After five miles had been turned off on a walk, Custer ordered a trot,
and then, where the ground was level, a canter.
On they went.
They pitched camp at four o'clock, having covered forty miles. The
horses were unsaddled and fed, and supper cooked and eaten.
But sleep was not to be--these men shall sleep no more!
The bugles sounded "Boots and Saddles." Before sunset they were
again on their way.
-------------------------------------
By three o'clock on the morning of the Twenty-sixth, they had covered
more than seventy miles.
They halted for coffee.
The night, waiting for the dawn, was doubly dark.
Fast-riding scouts had gone on ahead, and now reported the Indians
camped just over the ridge, four miles away.

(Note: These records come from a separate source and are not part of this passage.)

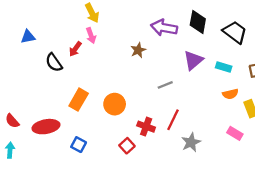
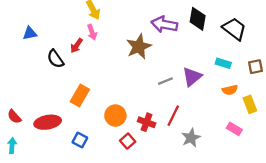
brown star: (138, 50) -> (139, 47), size x1.6
purple triangle: (193, 60) -> (192, 77), moved
orange circle: (115, 104) -> (115, 116), moved

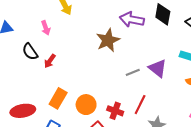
pink arrow: (92, 32) -> (46, 28), moved
red arrow: (77, 46) -> (50, 61), moved
purple triangle: (192, 77) -> (158, 68), turned -42
orange rectangle: (80, 96) -> (58, 98), moved

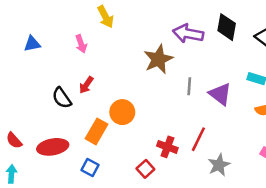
black semicircle: (30, 52) -> (62, 98), moved
gray line: (133, 72) -> (189, 86), moved, turned -64
orange circle: (86, 105) -> (122, 112), moved

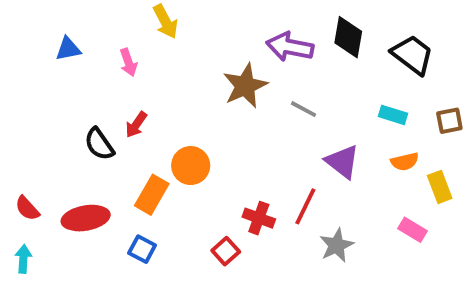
blue triangle: (32, 44) -> (68, 49), moved
gray line: (189, 86) -> (304, 109), moved, turned -66
purple triangle: (220, 94) -> (342, 162), moved

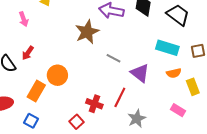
gray line: (304, 109) -> (113, 58), moved
cyan rectangle: (393, 115) -> (167, 48), size x1.5

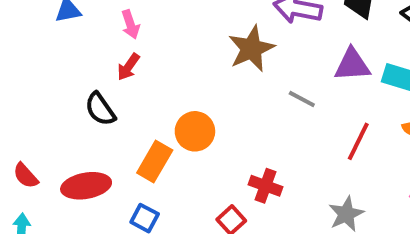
red arrow: (28, 53) -> (128, 67), moved
purple triangle: (140, 73) -> (352, 65), moved, turned -42
red line: (120, 97) -> (358, 141), moved

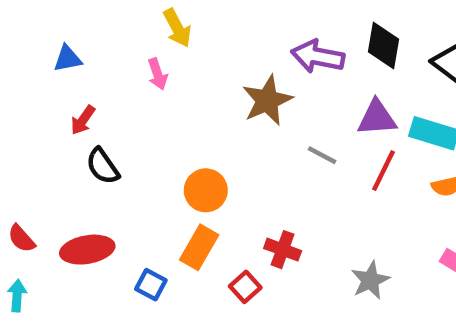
pink arrow: (130, 24) -> (158, 74), moved
red arrow: (128, 67) -> (83, 120), moved
red line: (358, 141) -> (383, 171), moved
orange rectangle: (155, 162) -> (199, 247), moved

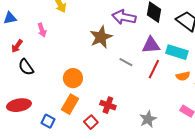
pink arrow: (158, 74) -> (42, 30), moved

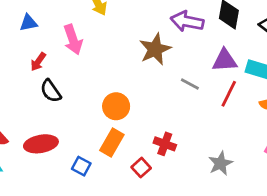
pink arrow: (42, 30) -> (73, 39), size x1.5

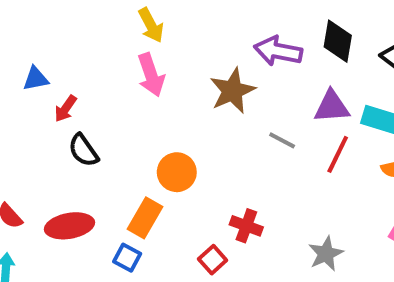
blue triangle: (28, 23) -> (36, 79), moved
pink arrow: (73, 39) -> (151, 75), moved
orange rectangle: (112, 142) -> (145, 218), moved

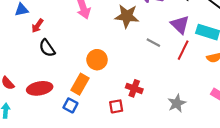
brown star: (232, 91) -> (127, 16), turned 30
purple triangle: (332, 107) -> (180, 25), turned 48
red square: (213, 260) -> (116, 106), turned 32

Custer divided his force into two parts. The Indians were camped along
the river for three miles. There were about two thousand of them, and
the women and children were with them.
Reno with two hundred fifty men was ordered to swing around and
attack the village from the South. Custer with one hundred ninety-three
men would watch the charge, and when the valiant Reno had started the
panic and the Indians were in confusion, his force would then sweep
around and charge them from the other end of the village.

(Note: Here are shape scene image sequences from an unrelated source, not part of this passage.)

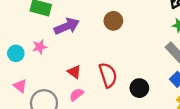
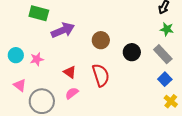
brown circle: (113, 21) -> (101, 40), moved
pink star: (40, 47) -> (37, 59), moved
black circle: (139, 88) -> (132, 52), moved

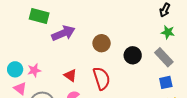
cyan circle: (16, 55) -> (15, 69), moved
pink star: (37, 59) -> (34, 70), moved
blue square: (165, 79) -> (166, 82), turned 32

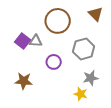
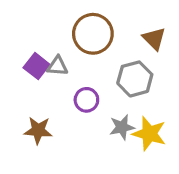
brown triangle: (96, 14) -> (154, 39), moved
gray star: (91, 78) -> (122, 127), moved
yellow star: (81, 94) -> (149, 134), moved, size x1.5

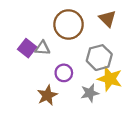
brown triangle: (154, 39) -> (107, 19), moved
brown star: (38, 130) -> (47, 95), moved, turned -30
yellow star: (149, 134) -> (110, 79), moved

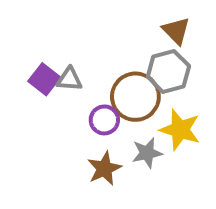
brown circle: (69, 24) -> (135, 97), moved
gray hexagon: (99, 58) -> (168, 71), moved
brown star: (47, 95) -> (104, 168), moved

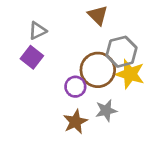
brown triangle: (176, 31) -> (98, 15), moved
gray triangle: (69, 79) -> (38, 31), moved, turned -30
yellow star: (180, 130) -> (130, 74), moved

This was Terry's plan of battle, only Custer was going to make the
capture without Terry's help.
When Terry came up the following day, he would find the work all

done and neatly, too. Results are the only things that count, and victory
justifies itself.
The battle would go down on the records as Custer's triumph!

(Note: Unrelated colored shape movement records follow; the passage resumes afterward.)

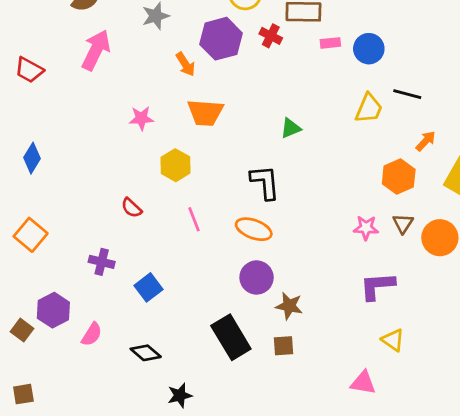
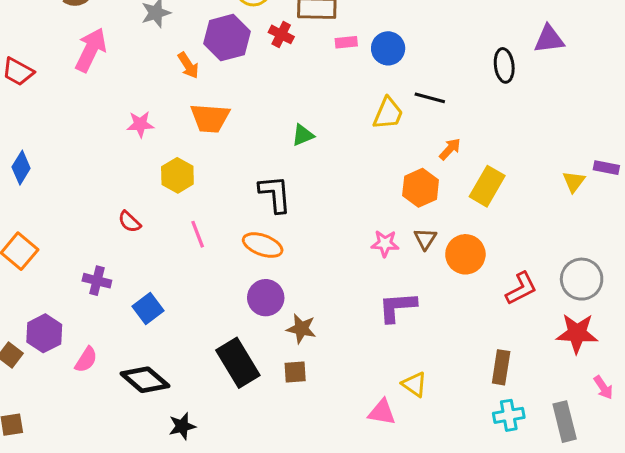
yellow triangle: (393, 340) -> (414, 384), moved
black diamond: (146, 353) -> (145, 380), size x1.4

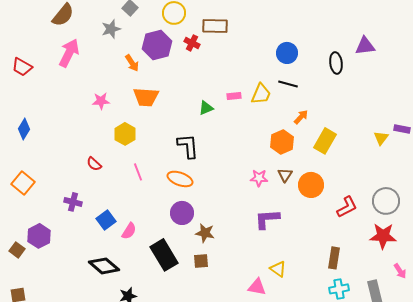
pink rectangle: (346, 42) -> (234, 96), moved
blue circle: (388, 48) -> (287, 53), moved
pink semicircle: (86, 360) -> (129, 231), moved

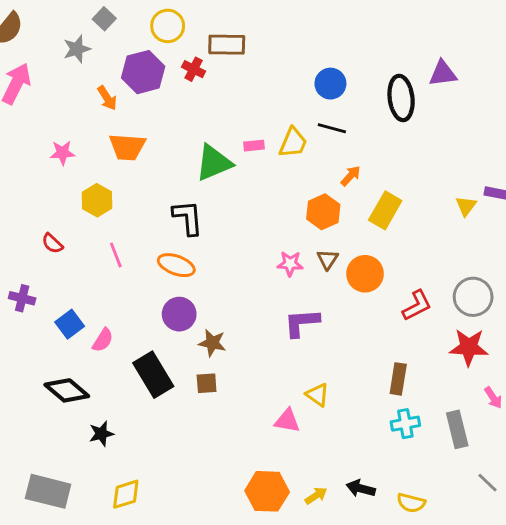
black ellipse: (336, 63) -> (401, 98), size x1.4
green triangle: (206, 108) -> (214, 163), size x1.8

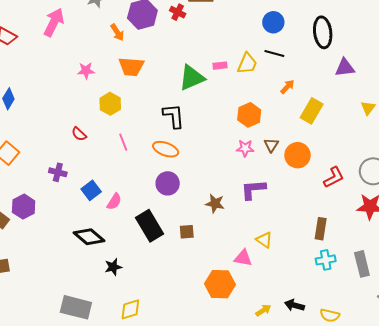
purple triangle: (443, 73) -> (345, 68), moved
orange hexagon: (323, 212) -> (249, 115), moved
brown star: (212, 343) -> (215, 204), moved
orange hexagon: (267, 491) -> (220, 284), moved

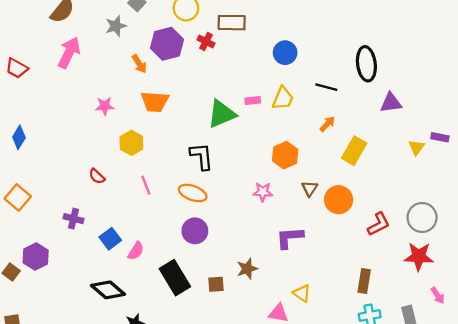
blue circle: (273, 22) -> (285, 53), moved
black line: (274, 53) -> (326, 87), moved
pink star: (245, 148) -> (263, 192), moved
brown star: (215, 204) -> (247, 269), moved, turned -30

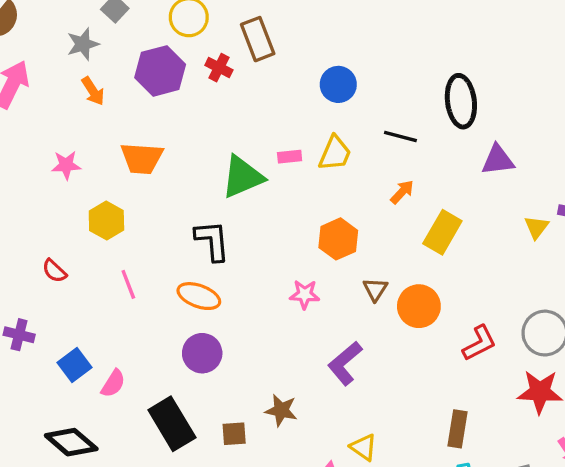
brown rectangle: (232, 23) -> (258, 39), turned 68
orange arrow: (139, 64) -> (93, 91), moved
purple L-shape: (290, 238) -> (345, 363), turned -36
brown star: (247, 269) -> (281, 410), turned 30

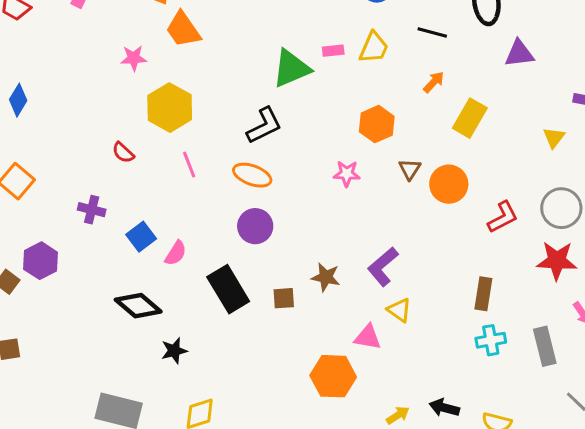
orange trapezoid: (142, 158) -> (183, 30), moved, turned 51
yellow hexagon: (106, 220) -> (170, 108), size x1.4
yellow triangle: (536, 227) -> (554, 138), moved
black L-shape: (212, 241) -> (264, 126), turned 69
purple L-shape: (345, 363) -> (383, 267), moved

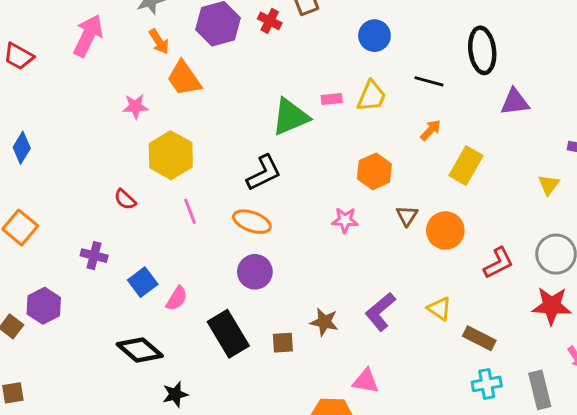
brown rectangle: (483, 294) -> (479, 338), turned -72
yellow triangle: (399, 310) -> (439, 309), moved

Reno took a two-mile detour, and just at peep of day, ere the sun had
gilded the tops of the cottonwoods, charged, with yells and rapid firing,
into the Indian village. Custer stood on the ridge, his men mounted and
impatient just below on the other side.
He could distinguish Reno's soldiers as they charged into the
underbrush. Their shouts and the sound of firing filled his fighter's
heart.
The Indians were in confusion--he could see them by the dim light,
stampeding. They were running in brownish masses right around the
front of the hill where he stood. He ordered the bugles to blow the
charge.
The soldiers greeted the order with a yell--tired muscles, the sleepless
night, its seventy-five miles of hard riding, were forgotten. The battle
would be fought and won in less time than a man takes to eat his
breakfast.
Down the slope swept Custer's men to meet the fleeing foe.
But now the savages had ceased to flee. They lay in the grass and fired.
Several of Custer's horses fell.
Three of his men threw up their hands, and dropped from their saddles,
limp like bags of oats, and their horses ran on alone.